[Provided records]
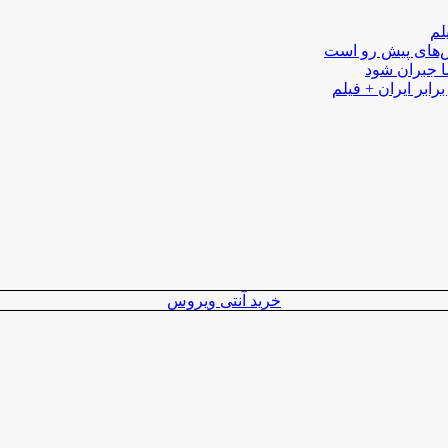
لم
لش‌های پیش رو است
ا جبران شود
رابر ایران + فیلم
خرید آنتی ویروس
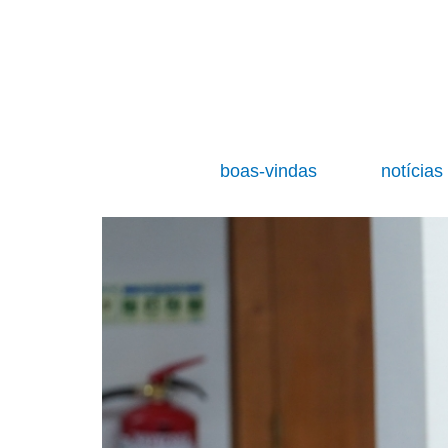
boas-vindas
notícia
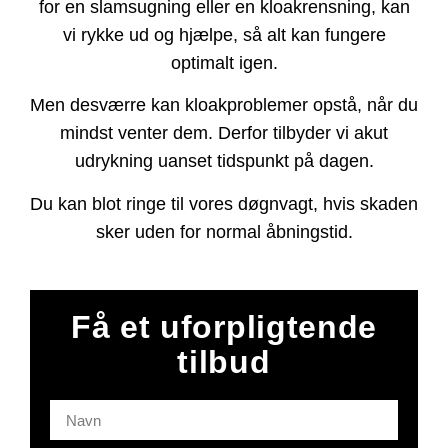
for en slamsugning eller en kloakrensning, kan
vi rykke ud og hjælpe, så alt kan fungere
optimalt igen.
Men desværre kan kloakproblemer opstå, når du
mindst venter dem. Derfor tilbyder vi akut
udrykning uanset tidspunkt på dagen.
Du kan blot ringe til vores døgnvagt, hvis skaden
sker uden for normal åbningstid.
Få et uforpligtende
tilbud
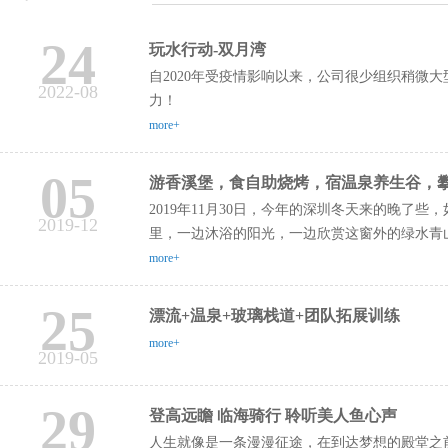
24
玩水行动-双月湾
自2020年受疫情影响以来，公司很少组织稍微
2022-08
力！
more+
05
游香溪堡，食自助烧烤，宿温泉养生谷，攀罗
2019年11月30日，今年的深圳冬天来的晚
2019-12
里，一边沐浴的阳光，一边欣赏这窗外的绿水青山
more+
25
漂流+温泉+玻璃栈道+团队拓展训练
more+
2019-05
29
登高远瞻 临海骑行 聆听美人鱼心声
人生就像是一条漫漫征途，在到达梦想的殿堂之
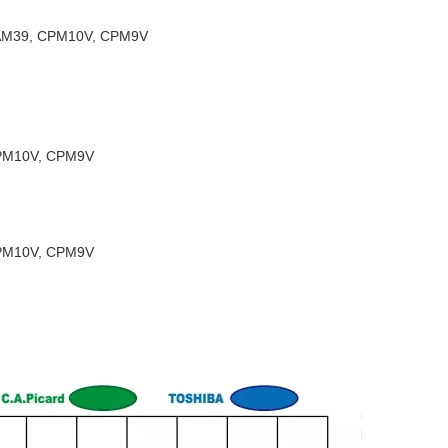
SAM39, CPM10V, CPM9V
CPM10V, CPM9V
CPM10V, CPM9V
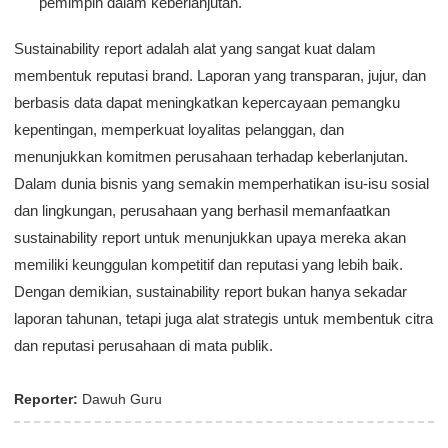
pemimpin dalam keberlanjutan.
Sustainability report adalah alat yang sangat kuat dalam
membentuk reputasi brand. Laporan yang transparan, jujur, dan
berbasis data dapat meningkatkan kepercayaan pemangku
kepentingan, memperkuat loyalitas pelanggan, dan
menunjukkan komitmen perusahaan terhadap keberlanjutan.
Dalam dunia bisnis yang semakin memperhatikan isu-isu sosial
dan lingkungan, perusahaan yang berhasil memanfaatkan
sustainability report untuk menunjukkan upaya mereka akan
memiliki keunggulan kompetitif dan reputasi yang lebih baik.
Dengan demikian, sustainability report bukan hanya sekadar
laporan tahunan, tetapi juga alat strategis untuk membentuk citra
dan reputasi perusahaan di mata publik.
Reporter:
Dawuh Guru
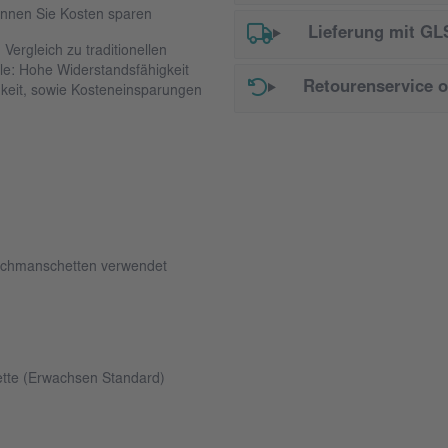
önnen Sie Kosten sparen
Lieferung mit GL
ergleich zu traditionellen
le: Hohe Widerstandsfähigkeit
Retourenservice 
keit, sowie Kosteneinsparungen
uchmanschetten verwendet
ette (Erwachsen Standard)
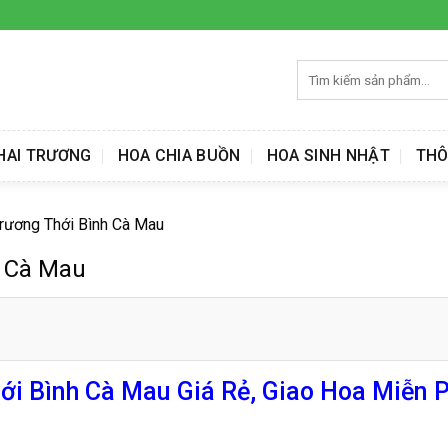
Tìm
kiếm:
HAI TRƯƠNG
HOA CHIA BUỒN
HOA SINH NHẬT
THÔ
rương Thới Bình Cà Mau
h Cà Mau
i Bình Cà Mau Giá Rẻ, Giao Hoa Miễn P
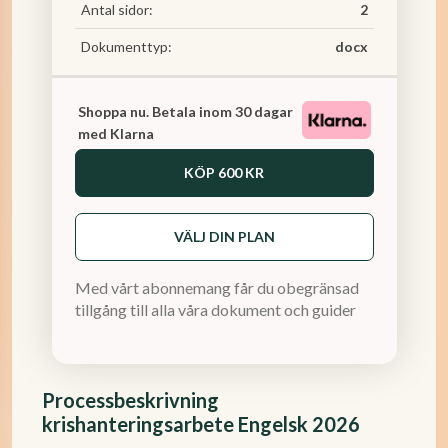
Antal sidor:
2
Dokumenttyp:
docx
Shoppa nu. Betala inom 30 dagar
med Klarna
KÖP
600 KR
VÄLJ DIN PLAN
Med vårt abonnemang får du obegränsad
tillgång till alla våra dokument och guider
Processbeskrivning
krishanteringsarbete Engelsk 2026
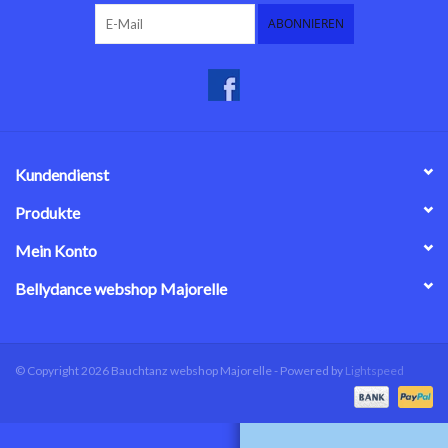
ABONNIEREN
Kundendienst
Produkte
Mein Konto
Bellydance webshop Majorelle
© Copyright 2026 Bauchtanz webshop Majorelle - Powered by
Lightspeed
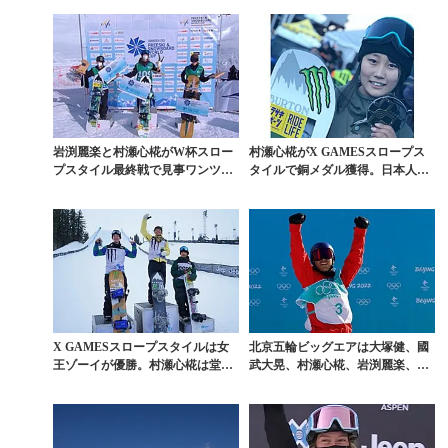
岩渕麗楽と村瀬心椛がW杯スロー
村瀬心椛がX GAMESスロープス
プスタイル最終戦で見事ワンツー
タイルで銅メダル獲得。日本人初
フィニッシュ
のメダリスト誕生
X GAMESスロープスタイルは女
北京五輪ビッグエアは大塚健、國
王ゾーイが優勝。村瀬心椛は堂々
武大晃、村瀬心椛、岩渕麗楽、鬼
の3位
塚雅の5名が決勝進出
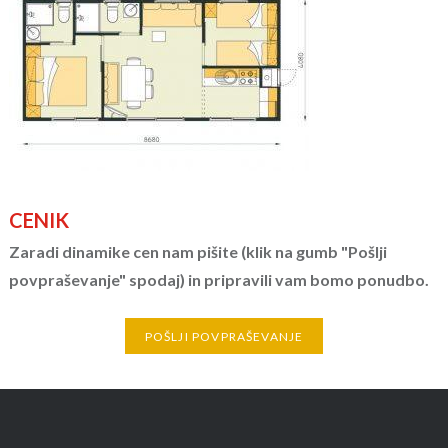
CENIK
Zaradi dinamike cen nam pišite (klik na gumb "Pošlji
povpraševanje" spodaj) in pripravili vam bomo ponudbo.
POŠLJI POVPRAŠEVANJE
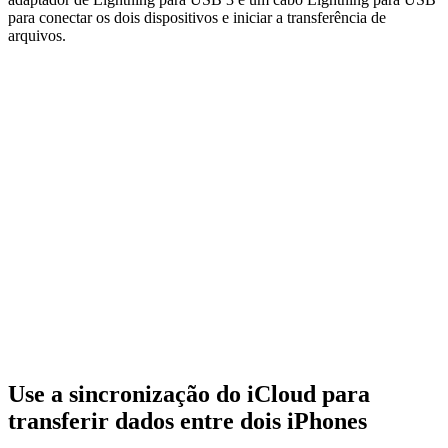
para conectar os dois dispositivos e iniciar a transferência de
arquivos.
Use a sincronização do iCloud para
transferir dados entre dois iPhones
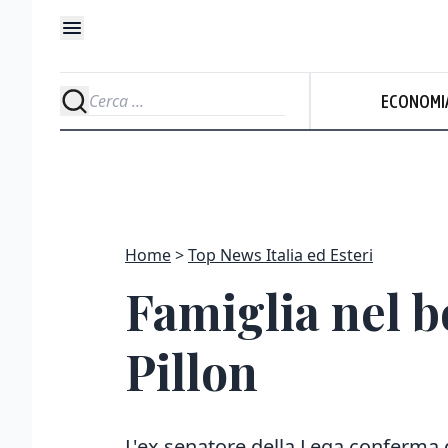
ECONOMI
Home
Top News Italia ed Esteri
Famiglia nel b
Pillon
L'ex senatore della Lega conferma 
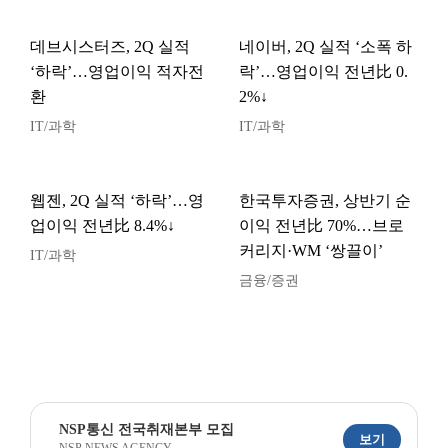
데브시스터즈, 2Q 실적
네이버, 2Q 실적 ‘소폭 하
‘하락’…영업이익 적자전
락’…영업이익 전년比 0.
환
2%↓
IT/과학
IT/과학
웹젠, 2Q 실적 ‘하락’…영
한국투자증권, 상반기 순
업이익 전년比 8.4%↓
이익 전년比 70%…브로
커리지·WM ‘쌍끌이’
IT/과학
금융/증권
NSP통신 전국취재본부 모집
보기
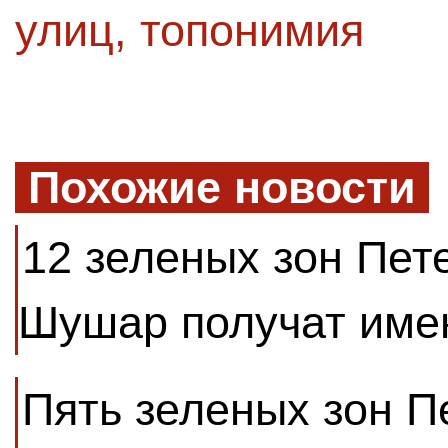
улиц
,
топонимия
Похожие новости
12 зеленых зон Пет
Шушар получат име
Пять зеленых зон П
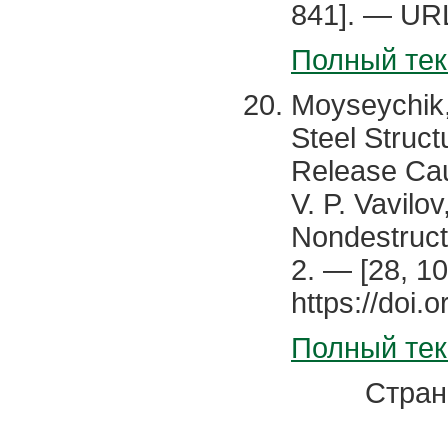
841]. — URL
Полный тек
Moyseychik,
Steel Struc
Release Cau
V. P. Vavilo
Nondestructi
2. — [28, 1
https://doi
Полный тек
Стра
[/Provided records]
[Aim of the task] Return the lines exactly as they stand, from the start of the entries through the line holding "Med vårt abonnemang får du obegränsad"; omit the pictures.

[Result]
لم
لش‌های پیش رو است
ا جبران شود
رابر ایران + فیلم
خرید آنتی ویروس
boas-vindas
notícia
for en slamsugning eller en kloakrensning, kan
vi rykke ud og hjælpe, så alt kan fungere
optimalt igen.
Men desværre kan kloakproblemer opstå, når du
mindst venter dem. Derfor tilbyder vi akut
udrykning uanset tidspunkt på dagen.
Du kan blot ringe til vores døgnvagt, hvis skaden
sker uden for normal åbningstid.
Få et uforpligtende
tilbud
24
玩水行动-双月湾
自2020年受疫情影响以来，公司很少组织稍微
2022-08
力！
more+
05
游香溪堡，食自助烧烤，宿温泉养生谷，攀罗
2019年11月30日，今年的深圳冬天来的晚
2019-12
里，一边沐浴的阳光，一边欣赏这窗外的绿水青山
more+
25
漂流+温泉+玻璃栈道+团队拓展训练
more+
2019-05
29
登高远瞻 临海骑行 聆听美人鱼心声
人生就像是一条漫漫征途，在到达梦想的殿堂之
SAM39, CPM10V, CPM9V
CPM10V, CPM9V
CPM10V, CPM9V
pemimpin dalam keberlanjutan.
Sustainability report adalah alat yang sangat kuat dalam
membentuk reputasi brand. Laporan yang transparan, jujur, dan
berbasis data dapat meningkatkan kepercayaan pemangku
kepentingan, memperkuat loyalitas pelanggan, dan
menunjukkan komitmen perusahaan terhadap keberlanjutan.
Dalam dunia bisnis yang semakin memperhatikan isu-isu sosial
dan lingkungan, perusahaan yang berhasil memanfaatkan
sustainability report untuk menunjukkan upaya mereka akan
memiliki keunggulan kompetitif dan reputasi yang lebih baik.
Dengan demikian, sustainability report bukan hanya sekadar
laporan tahunan, tetapi juga alat strategis untuk membentuk citra
dan reputasi perusahaan di mata publik.
Reporter:
Dawuh Guru
önnen Sie Kosten sparen
Lieferung mit GL
ergleich zu traditionellen
le: Hohe Widerstandsfähigkeit
Retourenservice 
keit, sowie Kosteneinsparungen
uchmanschetten verwendet
ette (Erwachsen Standard)
Tìm
kiếm:
HAI TRƯƠNG
HOA CHIA BUỒN
HOA SINH NHẬT
THÔ
rương Thới Bình Cà Mau
h Cà Mau
i Bình Cà Mau Giá Rẻ, Giao Hoa Miễn P
Antal sidor:
2
Dokumenttyp:
docx
Shoppa nu. Betala inom 30 dagar
med Klarna
KÖP
600 KR
VÄLJ DIN PLAN
Med vårt abonnemang får du obegränsad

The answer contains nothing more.